2. Marsma Fajar Adriyanto: "Red Wolf" yang Berpengalaman
Marsma Fajar Adriyanto, yang juga dikenal dengan call sign "Red Wolf," merupakan penerbang tempur F-16 yang sangat berpengalaman. Lulusan Akademi Angkatan Udara (AAU) 1992 ini mengemban berbagai posisi strategis selama karier militernya, di antaranya Komandan Skadron Udara 3, Komandan Lanud Manuhua, Kepala Dinas Penerangan Angkatan Udara (Kadispenau), hingga Kapoksahli Kodiklatau.
3. Kronologi Kecelakaan Pesawat
Kepala Dinas Penerangan TNI Angkatan Udara, Marsekal Pertama I Nyoman Suadnyana, menjelaskan bahwa pesawat lepas landas dari Lanud Atang Sendjaja pada pukul 09.08 WIB untuk melaksanakan misi latihan penerbangan. Marsma Fajar bertindak sebagai pilot, sementara seorang co-pilot bernama Roni menemani dalam penerbangan tersebut.
Namun, sekitar pukul 09.19 WIB, pesawat kehilangan kontak dan ditemukan terjatuh di sekitar Taman Pemakaman Umum (TPU) Astana, Ciampea.
4. Korban Jiwa dan Perawatan Co-Pilot
Setibanya di rumah sakit RSAU dr. M. Hassan Toto, Marsma Fajar dinyatakan meninggal dunia. Sementara itu, co-pilot Roni, meskipun mengalami luka berat, kini telah siuman dan masih dalam perawatan intensif di rumah sakit. TNI AU mengonfirmasi bahwa Roni belum bisa memberikan keterangan lebih lanjut terkait kejadian tersebut.
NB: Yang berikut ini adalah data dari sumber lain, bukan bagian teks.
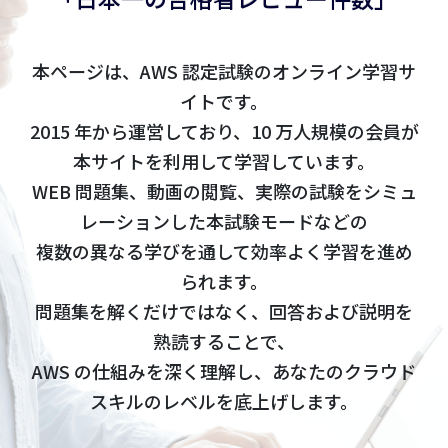
本ページは、AWS 認定試験のオンライン学習サ
イトです。
2015 年から運営しており、10 万人規模の会員が
本サイトを利用して学習しています。
WEB 問題集、動画の閲覧、実際の試験をシミュ
レーションした本試験モードなどの
複数の異なる学びを通して効率よく学習を進め
られます。
問題集を解くだけではなく、回答および説明を
熟読することで、
AWS の仕組みを深く理解し、あなたのクラウド
スキルのレベルを底上げします。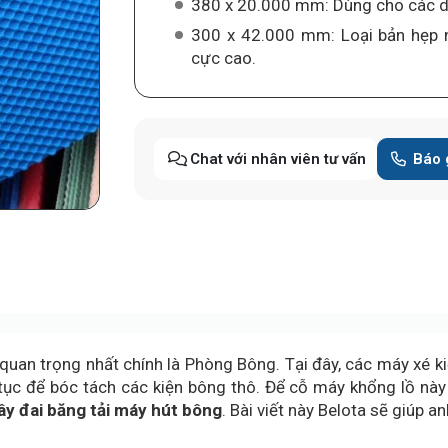
380 x 20.000 mm: Dùng cho các d
300 x 42.000 mm: Loại bản hẹp nh
cực cao.
Chat với nhân viên tư vấn
Báo 
 quan trọng nhất chính là Phòng Bông. Tại đây, các máy xé k
ục để bóc tách các kiện bông thô. Để cỗ máy khổng lồ này 
ây đai băng tải máy hút bông
. Bài viết này Belota sẽ giúp a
5. Jenazah Marsma Fajar Akan Dimakamkan di Probolinggo
Jenazah Marsma Fajar Adriyanto akan dimakamkan di Probolinggo, Jawa Timur. Sebelum menuju lokasi pemakaman, jenazah akan diberangkatkan dari Jakarta menggunakan pesawat Hercules menuju Malang, dan kemudian dilanjutkan perjalanan darat ke Probolinggo.
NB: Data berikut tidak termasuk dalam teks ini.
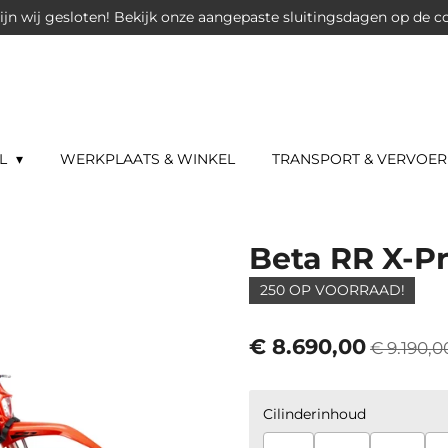
jn wij gesloten! Bekijk onze aangepaste sluitingsdagen op de c
IL
WERKPLAATS & WINKEL
TRANSPORT & VERVOER
Beta RR X-P
250 OP VOORRAAD!
€ 8.690,00
€ 9.190,0
Cilinderinhoud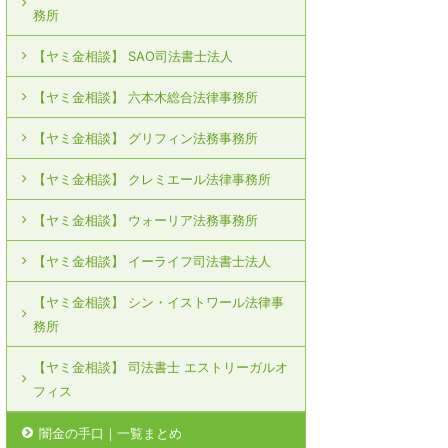
務所
【ヤミ金相談】 SAO司法書士法人
【ヤミ金相談】 六本木総合法律事務所
【ヤミ金相談】 グリフィン法務事務所
【ヤミ金相談】 クレミエール法律事務所
【ヤミ金相談】 ウォーリア法務事務所
【ヤミ金相談】 イーライフ司法書士法人
【ヤミ金相談】 シン・イストワール法律事
務所
【ヤミ金相談】 司法書士 エストリーガルオ
フィス
闇金の手口｜一覧まとめ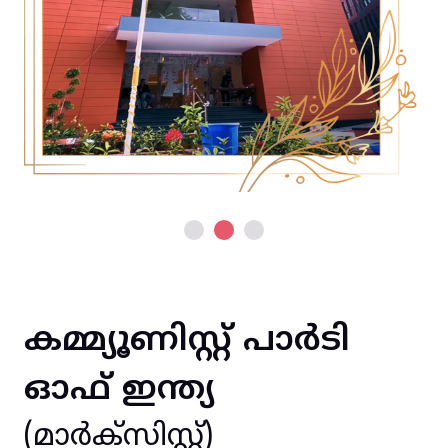
കമ്മ്യൂണിസ്റ്റ് പാർടി
ഓഫ് ഇന്ത്യ
(മാർക്സിസ്റ്റ്)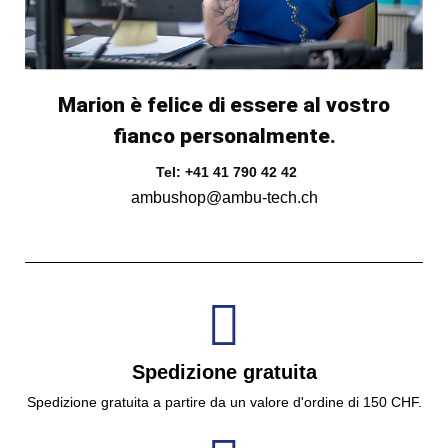
Marion è felice di essere al vostro
fianco personalmente.
Tel: +41 41 790 42 42
ambushop@ambu-tech.ch
Spedizione gratuita
Spedizione gratuita a partire da un valore d'ordine di 150 CHF.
6. Pesawat Dinyatakan Laik Terbang
Menurut Marsekal I Nyoman Suadnyana, pesawat yang digunakan dalam kecelakaan tersebut dinyatakan laik terbang. Pesawat tersebut telah dilengkapi dengan Surat Izin Terbang (SIT) yang diterbitkan oleh Lanud Atang Sendjaja. Selain itu, pesawat juga telah menjalani pemeriksaan kelaikan udara sebelum terbang.
7. TNI AU Melakukan Penyidikan
Penyebab kecelakaan pesawat ini masih dalam penyelidikan oleh TNI AU. Pihak berwenang tengah mengumpulkan data dan melakukan penyelidikan untuk memastikan faktor-faktor yang menyebabkan jatuhnya pesawat latih ini.